Synthesis of some quinoline-2(1H)-one and 1, 2, 4 - triazolo [ 4 , 3 -a ] quinoline derivatives as potent anticonvulsants.

Purpose: A new series of substituted quinoline-2(1H)-one and 1,2,4-triazolo[4,3-a]-quinoline derivatives were designed and synthesized to meet the structural requirements essential for anticonvulsant properties.

Methods: 4-substituted-phenyl-3,4-dihydro-2(1H)-quinolines, 5-substituted-phenyl-4,5-dihydro-1,2,4-triazolo[4,3a]quinolines and 5-substituted-phenyl-4,5-dihydro-1,2,4-triazolo-[4,3-a]quinoline-1-(2H)-ones derivatives were synthesized using 3-substituted-phenyl-N-phenyl-acrylamide as a starting material. Their anticonvulsant activity were evaluated by maximal electroshock (MES) test, subcutaneous pentylenetetrazol (scPTZ) test, and their neurotoxic effects were determined by the rotarod neurotoxicity test.

Results: The compounds 4-substitued-phenyl-3,4-dihydro-2(1H)-quinolines (2a-f) had increased anticonvulsant effects compared to the parental compounds. The compounds 5-substituted-phenyl-4,5-dihydro-1,2,4-triazolo[4,3-a]quinolines (3a-f) had significantly increased anticonvulsant activity compared to 2a-f. However, the compounds 5-substituted-phenyl-4,5-dihydro-1,2,4-triazolo[4,3-a]quinoline-1(2H)-ones(4a-f), exhibited no anticonvulsant effects even under a high dose of 300 mg/kg.

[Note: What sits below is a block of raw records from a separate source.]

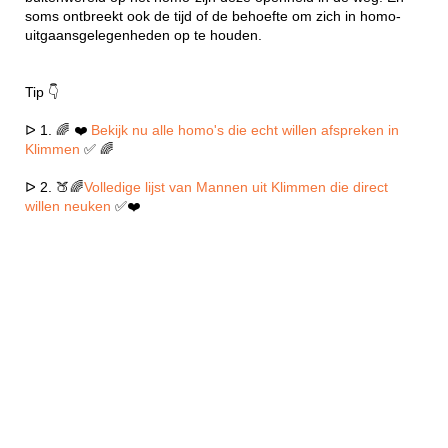
soms ontbreekt ook de tijd of de behoefte om zich in homo-
uitgaansgelegenheden op te houden.
Tip 👇
ᐅ 1. 🌈 ❤️
Bekijk nu alle homo's die echt willen afspreken in
Klimmen
✅ 🌈
ᐅ 2. 🍑🌈
Volledige lijst van Mannen uit Klimmen die direct
willen neuken
✅❤️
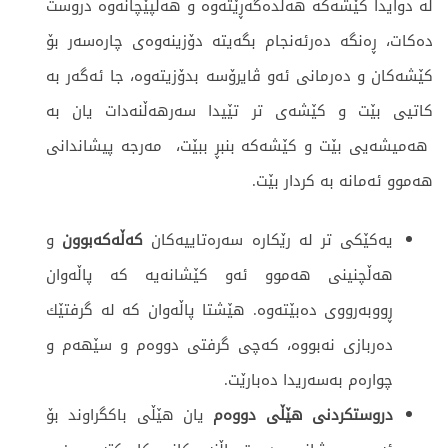
لە دوایدا کێشەکە هەڵدەگەڕێتەوە و هەڵپێچانەوە دروست
دەکات، ڕەنگە دەرئەنجام بگەیتە دۆزینەوەی چارەسەر بۆ
کێشەکان و دەرمانی ئەو ڤایرۆسە بدۆزیتەوە، جا ئەگەر بە
کاتیی بێت و كێشەی تر تێیدا سەرهەڵنەدات یان بە
هەمیشەیی بێت و کێشەکە بنبڕ ببێت، مەرجە پیشاندانی
هەموو ئەمانە بە کردار بێت.
یه‌كێكی تر له‌ رێكاره‌ سه‌ره‌تاییه‌كان
كه‌ڵه‌كه‌بوون
و
هه‌ڵچنینی هه‌موو ئه‌و كێشانه‌یه‌ كه‌ پاڵه‌وان
ڕووبه‌رووی ده‌بێته‌وه‌. هێشتا پاڵه‌وان كه‌ له‌ گرفتێك
ده‌ربازی نه‌بووە، كه‌چی گرفتی دووه‌م و سێهه‌م و
چواره‌م به‌سه‌ریدا ده‌بارێت.
دروستكردنی هێڵی دووه‌م
یان هێڵی باکگراوند‌ بۆ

Conclusions: The triazole, but not the triazolone, modified series showed stronger anticonvulsant effects than the parent compounds. Among them, compound (3f), 5-(p-fluorophenyl)-4,5-dihydro-1,2,4-triazolo[4,3-a]quinoline, showed the strongest anticonvulsant effect with ED50 of 27.4mg/kg and 22.0mg/kg in the anti-MES and anti-PTZ test, respectively.